Add dependency graph information to Gemnasium's CycloneDX SBOMs

Problem to solve

Support for outputting SBOM files was added to gemnasium in 1 - Update gemnasium to output CycloneDX SBOMs (#350509 - closed). However, we don't currently support outputting dependency graph information. Right now graph information is only available in the dependency_files field Dependency Scanning report, in the form of dependency paths. This prevents us from removing the dependency_files field (#396376 (closed)) or the Dependency Scanning report (as part of &11219).

Dependency paths are supported for the following package managers:

• NuGet
• Yarn 1.x
• sbt
• Conan

Proposal

Implement the Dependency graph spec of the CycloneDX format in Gemnasium.

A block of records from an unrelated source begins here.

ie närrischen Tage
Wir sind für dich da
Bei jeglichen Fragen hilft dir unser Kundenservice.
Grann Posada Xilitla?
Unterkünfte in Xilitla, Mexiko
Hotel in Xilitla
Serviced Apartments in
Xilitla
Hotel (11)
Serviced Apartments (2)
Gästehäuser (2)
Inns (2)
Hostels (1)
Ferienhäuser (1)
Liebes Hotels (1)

This approach has several upsides:

1. This allows to possibly leverage existing tools that already report this data in this format rather than doing it from scratch in gemnasium. E.g. Trivy already provides that information by following this spec. This will be closely related to the outcome of Spike: Replace Gemnasium with open source nativ... (#434143).
2. This gets us closer to supporting SBOM reports generated by 3rd parties and other custom jobs (there are other blockers for this though).
3. This helps supporting future features based on the dependency graph information (e.g. dependency graph visualization, showing other ancerstor paths, knowing critical components heavily depended upon within a project or group/company, etc.)
4. While this format allows the backend to generate a full dependency graph and do a lot of things, the first iteration could be simpler and only on par with the currently provided dependency_path - which is actually one arbitrary selected "shortest path" of ancestors. The rails platform will be free to evolve at its own pace without requiring changes on the SBOM report.
5. The full dependency graph could be generated asynchronously, after the SBOM ingestion. This would limit the impact on performance during SBOM ingestion and provide more flexibility to what we want to store. For instance, today only vulnerable dependencies have the dependency_path displayed. By doing the dependency graph async, we can know which component has associated vulnerabilities and keep the scope limited to these ones (to limit storage usage if this is still a concern).

Implementation plan

Dependency graph information can be generated directly using scanner.File.Dependencies because the cyclonedx can generate a purl and a sbom-ref directly from these. There's no conflict b/c Gemnasium generates one CDX SBOM per input scanner.File. It doesn't useful to process the internal dependency graph that's currently used to generate the .dependency_files field of the Dependency Scanning report.

• Update Gemnasium.
  • Update cyclonedx.ToSBOMs function to generate the dependencies field.
    • Group scanner.File.Dependencies by dependent.
    • For each dependent package,
      • Skip top-level dependencies, that is dependencies where parser.Dependency.From is nil.
      • Convert parser.Dependency.From to .dependencies[].ref using the purl function.
      • Convert parser.Dependency.To to .dependencies[].dependsOn item using the purl function.
  • Update unit tests.
  • Update expected CDX SBOMs, or create missing ones.
    • https://gitlab.com/gitlab-org/security-products/analyzers/gemnasium/-/blob/dfd8e571fe9fb44a28419209e024431db000329a/qa/expect/c-conan/default/gl-sbom-conan-conan.cdx.json
    • https://gitlab.com/gitlab-org/security-products/analyzers/gemnasium/-/blob/dfd8e571fe9fb44a28419209e024431db000329a/qa/expect/csharp-nuget-dotnetcore/default/src/web.api/gl-sbom-nuget-nuget.cdx.json
    • https://gitlab.com/gitlab-org/security-products/analyzers/gemnasium/-/tree/dfd8e571fe9fb44a28419209e024431db000329a/qa/expect/js-yarn (multiple SBOMs)
    • https://gitlab.com/gitlab-org/security-products/analyzers/gemnasium/-/tree/dfd8e571fe9fb44a28419209e024431db000329a/qa/expect/scala-sbt (missing)

TBD: Introduce a new CI/env variable that enables (or disables) the feature.